Prep 20 mins
Cook 15 mins
- 4 1⁄2 bay leaves
- 1 1⁄2 tablespoons sweet Hungarian paprika
- 1 1⁄2 teaspoons crushed chipotle chiles
- 3⁄4 teaspoon cumin seed
- 4 beef t-bone steaks (1-inch-thick or about 1 pound each) or 4 rib eye steaks (1-inch-thick or about 1 pound each)
- 1 loaf ciabatta, halved horizontally, each half cut crosswise into 8 5x3-inch slices
- olive oil
- 1 cup creamy gorgonzola (the least crumbly)
- 1 teaspoon chopped fresh thyme
- Prepare barbecue (medium-high heat).
- Finely grind bay leaves, paprika, chipotle, and cumin seeds in spice grinder. Reserve 1 teaspoon mixture. Transfer remaining mixture to plate.

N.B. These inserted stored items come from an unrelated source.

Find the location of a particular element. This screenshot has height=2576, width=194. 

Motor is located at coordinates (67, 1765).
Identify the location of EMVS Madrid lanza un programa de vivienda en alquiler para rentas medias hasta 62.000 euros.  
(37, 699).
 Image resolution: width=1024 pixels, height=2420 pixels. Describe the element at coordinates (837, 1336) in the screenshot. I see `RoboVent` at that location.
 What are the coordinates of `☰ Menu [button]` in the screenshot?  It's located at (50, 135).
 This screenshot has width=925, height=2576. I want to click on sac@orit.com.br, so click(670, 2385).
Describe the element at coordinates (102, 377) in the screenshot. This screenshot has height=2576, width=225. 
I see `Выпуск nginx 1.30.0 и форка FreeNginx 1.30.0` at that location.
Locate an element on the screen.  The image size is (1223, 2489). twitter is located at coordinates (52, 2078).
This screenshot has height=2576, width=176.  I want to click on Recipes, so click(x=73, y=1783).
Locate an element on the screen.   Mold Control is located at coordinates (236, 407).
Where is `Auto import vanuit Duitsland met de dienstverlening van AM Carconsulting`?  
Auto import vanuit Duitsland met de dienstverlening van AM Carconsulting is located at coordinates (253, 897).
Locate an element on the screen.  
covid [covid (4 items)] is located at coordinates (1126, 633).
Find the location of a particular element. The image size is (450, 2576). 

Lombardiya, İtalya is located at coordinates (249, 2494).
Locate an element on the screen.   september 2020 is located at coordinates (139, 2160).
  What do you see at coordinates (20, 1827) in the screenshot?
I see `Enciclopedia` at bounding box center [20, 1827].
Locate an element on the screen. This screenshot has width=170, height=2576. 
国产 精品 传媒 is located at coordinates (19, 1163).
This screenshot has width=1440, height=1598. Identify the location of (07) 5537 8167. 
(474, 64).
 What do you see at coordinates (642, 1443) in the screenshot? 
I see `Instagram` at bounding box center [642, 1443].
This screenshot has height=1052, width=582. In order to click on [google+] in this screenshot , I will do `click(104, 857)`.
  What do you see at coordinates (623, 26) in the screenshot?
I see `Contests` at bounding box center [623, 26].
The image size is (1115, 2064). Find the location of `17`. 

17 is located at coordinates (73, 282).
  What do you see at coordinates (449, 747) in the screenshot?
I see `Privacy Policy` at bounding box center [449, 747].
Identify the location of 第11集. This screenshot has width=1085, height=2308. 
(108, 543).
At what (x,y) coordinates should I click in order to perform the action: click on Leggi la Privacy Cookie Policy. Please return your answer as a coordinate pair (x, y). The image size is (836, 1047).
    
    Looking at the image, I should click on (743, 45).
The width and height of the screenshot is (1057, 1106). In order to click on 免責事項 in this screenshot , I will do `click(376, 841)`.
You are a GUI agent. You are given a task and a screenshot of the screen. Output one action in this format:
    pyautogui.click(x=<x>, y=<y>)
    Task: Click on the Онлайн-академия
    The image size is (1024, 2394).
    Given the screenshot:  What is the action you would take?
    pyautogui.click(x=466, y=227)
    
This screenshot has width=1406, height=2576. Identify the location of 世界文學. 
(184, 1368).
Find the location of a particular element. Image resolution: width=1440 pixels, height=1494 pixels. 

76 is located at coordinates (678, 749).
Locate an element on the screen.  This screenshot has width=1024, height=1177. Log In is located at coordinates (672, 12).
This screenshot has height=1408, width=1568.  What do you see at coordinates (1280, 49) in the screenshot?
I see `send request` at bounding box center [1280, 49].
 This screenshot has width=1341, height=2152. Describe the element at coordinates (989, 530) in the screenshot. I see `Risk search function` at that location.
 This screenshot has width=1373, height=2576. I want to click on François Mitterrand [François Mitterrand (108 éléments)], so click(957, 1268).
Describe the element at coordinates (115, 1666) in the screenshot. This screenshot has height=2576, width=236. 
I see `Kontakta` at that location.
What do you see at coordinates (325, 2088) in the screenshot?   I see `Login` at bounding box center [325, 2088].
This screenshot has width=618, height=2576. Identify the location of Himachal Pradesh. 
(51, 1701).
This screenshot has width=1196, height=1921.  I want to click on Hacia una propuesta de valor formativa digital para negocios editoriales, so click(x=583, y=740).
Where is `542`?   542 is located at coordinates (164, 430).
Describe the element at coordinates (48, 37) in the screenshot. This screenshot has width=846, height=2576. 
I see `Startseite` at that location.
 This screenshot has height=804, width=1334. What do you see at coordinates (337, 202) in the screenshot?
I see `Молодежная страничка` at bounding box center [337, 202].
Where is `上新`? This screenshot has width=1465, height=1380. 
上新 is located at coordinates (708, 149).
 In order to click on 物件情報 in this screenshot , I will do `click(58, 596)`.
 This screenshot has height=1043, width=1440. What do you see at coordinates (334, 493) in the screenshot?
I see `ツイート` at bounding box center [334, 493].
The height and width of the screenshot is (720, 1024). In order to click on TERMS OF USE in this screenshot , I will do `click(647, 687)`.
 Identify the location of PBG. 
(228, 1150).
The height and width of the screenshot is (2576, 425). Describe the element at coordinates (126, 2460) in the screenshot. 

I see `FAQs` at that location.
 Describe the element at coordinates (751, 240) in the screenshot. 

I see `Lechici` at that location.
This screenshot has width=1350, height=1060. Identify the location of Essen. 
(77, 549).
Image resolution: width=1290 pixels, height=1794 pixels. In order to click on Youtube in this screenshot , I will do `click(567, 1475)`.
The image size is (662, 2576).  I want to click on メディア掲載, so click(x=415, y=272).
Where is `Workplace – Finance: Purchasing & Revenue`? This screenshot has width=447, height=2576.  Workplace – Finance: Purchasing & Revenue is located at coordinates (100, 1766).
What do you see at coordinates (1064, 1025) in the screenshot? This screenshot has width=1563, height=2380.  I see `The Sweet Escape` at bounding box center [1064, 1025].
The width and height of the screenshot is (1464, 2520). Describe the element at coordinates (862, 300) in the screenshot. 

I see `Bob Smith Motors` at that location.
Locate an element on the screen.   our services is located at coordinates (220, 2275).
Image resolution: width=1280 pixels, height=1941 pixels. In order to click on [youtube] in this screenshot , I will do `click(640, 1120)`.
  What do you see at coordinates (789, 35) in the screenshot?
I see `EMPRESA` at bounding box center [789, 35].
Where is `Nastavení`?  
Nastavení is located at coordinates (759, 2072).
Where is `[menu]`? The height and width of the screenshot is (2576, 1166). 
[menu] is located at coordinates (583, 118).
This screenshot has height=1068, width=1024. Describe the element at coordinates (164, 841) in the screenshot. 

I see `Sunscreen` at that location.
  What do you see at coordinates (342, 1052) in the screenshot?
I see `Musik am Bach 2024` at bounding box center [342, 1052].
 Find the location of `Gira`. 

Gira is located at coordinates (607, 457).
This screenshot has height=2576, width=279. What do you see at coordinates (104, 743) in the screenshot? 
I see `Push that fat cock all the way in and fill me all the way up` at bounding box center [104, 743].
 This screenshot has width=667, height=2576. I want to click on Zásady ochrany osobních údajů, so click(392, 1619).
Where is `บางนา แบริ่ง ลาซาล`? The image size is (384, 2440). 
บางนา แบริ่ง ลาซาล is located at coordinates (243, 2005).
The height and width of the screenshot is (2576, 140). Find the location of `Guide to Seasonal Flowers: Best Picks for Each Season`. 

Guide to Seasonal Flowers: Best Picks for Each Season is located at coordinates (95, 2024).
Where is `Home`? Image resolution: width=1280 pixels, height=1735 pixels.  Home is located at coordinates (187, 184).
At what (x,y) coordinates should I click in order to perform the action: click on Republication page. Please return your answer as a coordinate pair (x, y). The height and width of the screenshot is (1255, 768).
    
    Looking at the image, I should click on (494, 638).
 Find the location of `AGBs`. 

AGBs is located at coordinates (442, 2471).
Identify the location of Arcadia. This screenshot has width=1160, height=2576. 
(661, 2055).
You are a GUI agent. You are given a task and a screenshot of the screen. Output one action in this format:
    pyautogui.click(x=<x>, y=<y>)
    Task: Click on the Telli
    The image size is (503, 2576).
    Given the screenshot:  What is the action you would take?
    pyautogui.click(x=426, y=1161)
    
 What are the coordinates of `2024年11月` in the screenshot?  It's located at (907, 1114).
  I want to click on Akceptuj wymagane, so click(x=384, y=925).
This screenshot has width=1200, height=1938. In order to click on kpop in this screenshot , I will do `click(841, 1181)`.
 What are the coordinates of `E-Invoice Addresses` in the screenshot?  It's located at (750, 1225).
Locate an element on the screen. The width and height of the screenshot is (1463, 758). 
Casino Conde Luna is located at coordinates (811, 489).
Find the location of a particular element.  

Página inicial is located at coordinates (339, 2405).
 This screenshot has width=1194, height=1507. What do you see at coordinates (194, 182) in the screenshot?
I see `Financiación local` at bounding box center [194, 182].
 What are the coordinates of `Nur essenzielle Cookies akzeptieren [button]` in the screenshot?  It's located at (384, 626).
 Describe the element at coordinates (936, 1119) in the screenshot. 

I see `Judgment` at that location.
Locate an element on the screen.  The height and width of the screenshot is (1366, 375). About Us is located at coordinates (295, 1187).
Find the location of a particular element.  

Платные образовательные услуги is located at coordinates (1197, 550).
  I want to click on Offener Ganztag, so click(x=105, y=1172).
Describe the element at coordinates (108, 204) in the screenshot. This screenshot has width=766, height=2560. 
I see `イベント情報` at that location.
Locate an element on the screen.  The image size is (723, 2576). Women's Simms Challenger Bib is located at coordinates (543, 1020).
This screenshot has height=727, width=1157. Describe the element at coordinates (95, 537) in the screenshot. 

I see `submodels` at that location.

- Sprinkle steaks generously with salt and pepper. Press both sides of steaks into spice mixture on plate and rub to spread evenly.
- Grill steaks to desired doneness, about 5 minutes per side for medium-rare.
- Brush cut sides of bread with olive oil.
- Grill, cut side down, until slightly charred, about 1 minute.
- Spread Gorgonzola onto grilled side of each bread slice.
- Sprinkle cheese with ground black pepper and reserve spice mixture.
- Return bread to grill, cheese side up. Grill until cheese begins to melt and bottom of bread is slightly charred, about 1 minute.
- Sprinkle bread with thyme; place 2 slices on each of 4 plates. Serve steaks with bread.